(Supplied material):
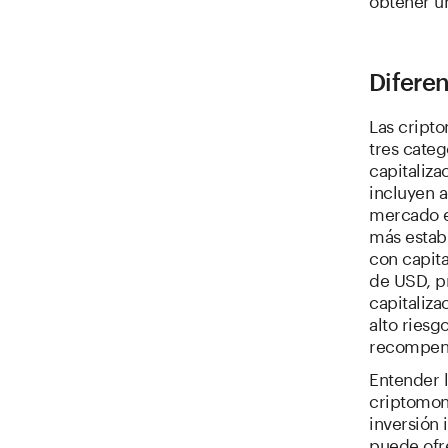
Diferen
Las cript
tres categ
capitaliz
incluyen a
mercado en
más estab
con capita
de USD, p
capitaliz
alto ries
recompen
Entender 
criptomon
inversión
puede ofr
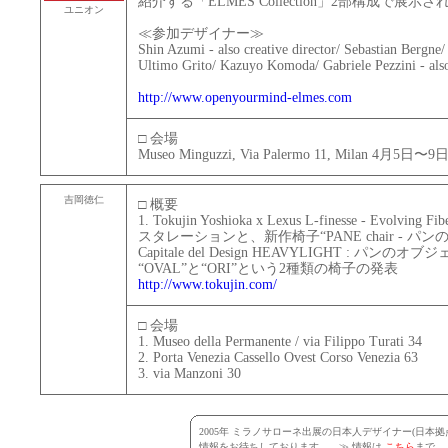
紹介する「ELMES Collection」2部構成で展示さ
ユニオン
≪参加デザイナー≫
Shin Azumi - also creative director/ Sebastian Bergne/
Ultimo Grito/ Kazuyo Komoda/ Gabriele Pezzini - also
http://www.openyourmind-elmes.com
□ 会場
Museo Minguzzi, Via Palermo 11, Milan 4月5日〜
吉岡徳仁
□ 概要
1. Tokujin Yoshioka x Lexus L-finesse - Evol
スタレーションと、新作椅子“PANE chair - パンの椅子”の
Capitale del Design HEAVYLIGHT : パンのオブジェと
“OVAL”と“ORI”という2種類の椅子の発表
http://www.tokujin.com/
□ 会場
1. Museo della Permanente / via Filippo Turati 34
2. Porta Venezia Cassello Ovest Corso Venezia 63
3. via Manzoni 30
2005年 ミラノサローネ出展の日本人デザイナー(日本拠
情報をお待ちしております。 ≫ 情報は
こちら
まで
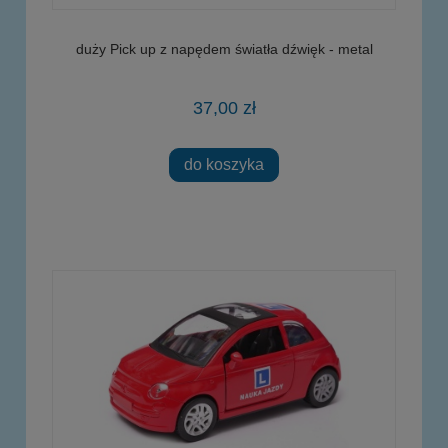
duży Pick up z napędem światła dźwięk - metal
37,00 zł
do koszyka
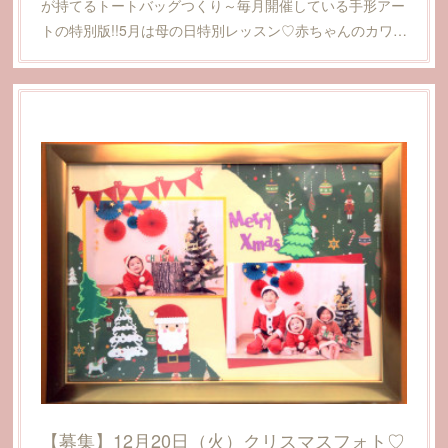
が持てるトートバッグつくり～毎月開催している手形アー
トの特別版!!5月は母の日特別レッスン♡赤ちゃんのカワ…
【募集】12月20日（火）クリスマスフォト♡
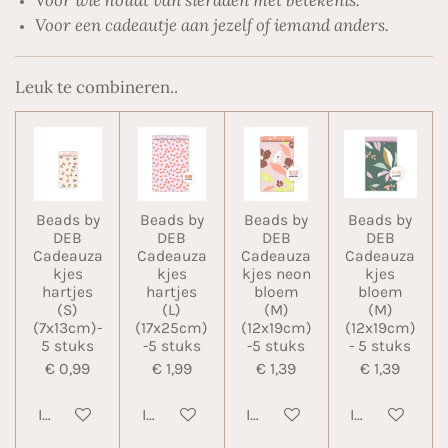
Voor een cadeautje aan jezelf of iemand anders.
Leuk te combineren..
Beads by
Beads by
Beads by
Beads by
DEB
DEB
DEB
DEB
Cadeauza
Cadeauza
Cadeauza
Cadeauza
kjes
kjes
kjes neon
kjes
hartjes
hartjes
bloem
bloem
(S)
(L)
(M)
(M)
(7x13cm)-
(17x25cm)
(12x19cm)
(12x19cm)
5 stuks
-5 stuks
-5 stuks
- 5 stuks
€ 0,99
€ 1,99
€ 1,39
€ 1,39
In winkelwagen
In winkelwagen
In winkelwagen
In winkelwa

(Your goal): Work through the records above. Copy every line with the string "also".

(Result of this exercise):
Shin Azumi - also creative director/ Sebastian Bergne/
Ultimo Grito/ Kazuyo Komoda/ Gabriele Pezzini - also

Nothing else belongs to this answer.